Prof. Dr. Aysegül Dogangün und Prof. Dr. Simone Roth gaben den Gästen Einblicke in aktuelle Forschungsprojekte an der Schnittstelle von Mensch und Künstlicher Intelligenz. Dabei wurde deutlich, dass moderne KI-Systeme nicht losgelöst vom Menschen gedacht werden, sondern einen Beitrag zur gesellschaftlichen Teilhabe, Inklusion und Lebensqualität leisten können.

Anhand ausgewählter Forschungsprojekte lernten die Teilnehmenden unterschiedliche Anwendungsfelder kennen. Vorgestellt wurden unter anderem das Projekt KISS, das die Mobilität und gesellschaftliche Teilhabe älterer Menschen durch KI-gestützte Handlungsempfehlungen fördern möchte, sowie KI-InnoMATiV, das erklärbare und praxisnahe KI-Lösungen für öffentliche Verwaltungen entwickelt.

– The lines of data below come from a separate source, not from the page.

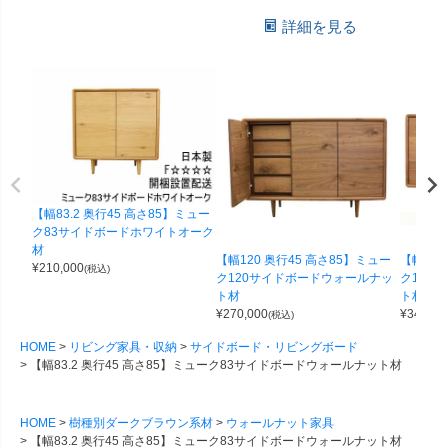
詳細を見る
【幅83.2 奥行45 高さ85】ミュー
ク83サイドボードホワイトオーク
材
【幅120 奥行45 高さ85】ミュー
【幅160
¥
210,000
(税込)
ク120サイドボードウォールナッ
ク160
ト材
ト材
¥
270,000
¥
340,00
(税込)
HOME
リビング家具・収納
サイドボード・リビングボード
【幅83.2 奥行45 高さ85】ミューク83サイドボードウォールナット材
HOME
樹種別ダークブラウン系材
ウォールナット家具
【幅83.2 奥行45 高さ85】ミューク83サイドボードウォールナット材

Auch das Projekt RuhrBots, das soziale Roboter für den bürgernahen Einsatz in Stadtverwaltungen erforscht, stieß auf großes Interesse.

Im Mittelpunkt des Austauschs standen nicht nur technologische Möglichkeiten, sondern vor allem die Frage, wie KI verständlich, vertrauenswürdig und menschenzentriert gestaltet werden kann. Die Teilnehmenden brachten zahlreiche Fragen, Erfahrungen und Perspektiven ein, die die Diskussion bereicherten und neue Blickwinkel auf aktuelle Entwicklungen eröffneten.

Die positive Resonanz spiegelte sich auch in der Rückmeldung der Kursleiterin Frau Stalleicken wider. Im Namen der Gruppe bedankte sie sich für die „beeindruckende und bereichernde Erfahrung“ sowie die Möglichkeit, einen direkten Einblick in Forschung und wissenschaftliche Praxis an der HRW zu erhalten.

Besonders erfreulich war das Interesse vieler Teilnehmender, sich künftig aktiv in Forschungsprojekte einzubringen. Im Rahmen einer möglichen Kooperation sollen Möglichkeiten geschaffen werden, die Erfahrungen und Perspektiven älterer Menschen stärker in die Entwicklung und Erprobung neuer Technologien einzubeziehen. Damit wird ein wichtiger Beitrag zu einer Forschung geleistet, die sich an den Bedürfnissen der Menschen orientiert und gesellschaftliche Teilhabe fördert.

Der Besuch zeigte eindrucksvoll, wie wertvoll der Dialog zwischen Hochschule und Gesellschaft ist – und wie groß das Interesse an Zukunftsthemen wie Künstlicher Intelligenz auch im späteren Lebensalter sein kann.